Heeft uw lijfrente de lijfrente-ingangsdatum bereikt? Dan moet u tijdig de lijfrente omzetten of de lijfrente-uitkeringen laten ingaan. U hebt hiervoor 1 volledig kalenderjaar de tijd.

Voorbeeld
Lag de ingangsdatum van de lijfrente in 2019? Dan moet u de lijfrente uiterlijk hebben omgezet of laten ingaan op 31 december 2020.

Lag de ingangsdatum in 2020? Dan hebt u tot en met 31 december 2021 de tijd om uw lijfrente om te zetten of in te laten gaan.

Doet u dit niet op tijd, dan moet u belasting betalen over de waarde van uw lijfrente en moet u in veel gevallen revisierente betalen. Voor de waarde van deze lijfrente wordt wel rekening gehouden met uw niet-afgetrokken premies en stortingen. Kijk voor meer informatie bij 'Lijfrente-uitkeringen en afkoopsommen daarvan' onder 'Loon, pensioen, uitkeringen en afkoopsommen'.

Termijn voor een nabestaandenlijfrente
Hebt u recht op uitkeringen uit een lijfrente voor nabestaanden? Dan is de termijn om de lijfrente in te laten gaan 2 volledige kalenderjaren. Was bijvoorbeeld het overlijden in 2019? Dan hebt u tot en met 31 december 2021 de tijd om de lijfrente-uitkeringen in te laten gaan.

Verlenging van de termijn bij bijzondere omstandigheden
U kunt bij ons een verzoek doen om de termijn te verlengen. De termijn kan verlengd worden als u door bijzondere omstandigheden de lijfrente niet op tijd hebt kunnen omzetten of de lijfrente-uitkeringen niet op tijd hebt kunnen laten ingaan.

Naar boven

15.3 Lijfrentepremies voor een meerderjarig invalide (klein)kind

Hebt u premies betaald voor een lijfrenteverzekering waarvan de uitkeringen toekomen aan uw meerderjarige invalide (klein)kind? Dan mag u deze volledig aftrekken als de uitkeringen aan de volgende voorwaarden voldoen:

  • De uitkeringen zijn bestemd voor het levensonderhoud van het (klein)kind overeenkomstig zijn plaats in de samenleving. De plaats in de samenleving wordt onder meer bepaald door de eigen inkomsten en woonsituatie van het (klein)kind.

  • De uitkeringen eindigen alleen bij het overlijden van het (klein)kind.

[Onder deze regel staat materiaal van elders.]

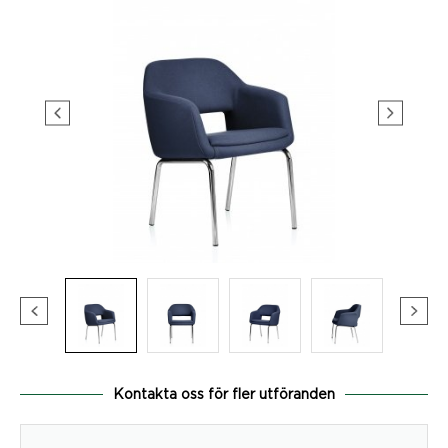
Kontakta oss för fler utföranden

De premies kunt u ook betalen voor een (klein)kind dat op het tijdstip van de premiebetaling (nog) niet invalide is, maar, gelet op de medische prognose, wel invalide zal zijn op de datum waarop de uitkeringen ingaan.

Naar boven

15.4 Premies voor arbeidsongeschiktheidsverzekeringen

Betaalt u premies voor particuliere arbeidsongeschiktheidsverzekeringen die u recht geven op periodieke uitkeringen bij invaliditeit, ziekte of ongeval? Dan mag u deze volledig aftrekken. Het gaat bijvoorbeeld om verzekeringen voor het opvullen van het WIA-gat (Wet werk en Inkomen naar Arbeidsvermogen).

Het gaat niet om:

  • premies waarmee uw werkgever rekening houdt bij het inhouden van de loonheffing

  • premies voor de verplichte verzekeringen Ziektewet en WIA

  • premies voor verzekeringen die een bedrag ineens uitkeren, zoals kapitaalverzekeringen

  • premies voor de Zorgverzekeringswet

Naar boven

15.5 Teruggekregen bedragen voor een lijfrente of arbeidsongeschiktheidsverzekering

Krijgt u bedragen terug voor een inkomensvoorziening die u in een eerder jaar hebt afgetrokken? Dan moet u deze aftrek herstellen in uw aangifte van het jaar waarin u de bedragen terugkrijgt. De teruggekregen bedragen zien wij als 'negatieve uitgaven voor inkomensvoorzieningen'. U vult ze in bij ‘teruggekregen bedragen die u eerder hebt afgetrokken’. Over teruggekregen bedragen betaalt u geen revisierente.

Voor een lijfrente is er alleen sprake van teruggekregen bedragen als u de lijfrente binnen 30 dagen na het sluiten van de overeenkomst ongedaan hebt gemaakt. Na het verstrijken van die termijn behandelen wij de teruggekregen bedragen als afkoop van een lijfrente.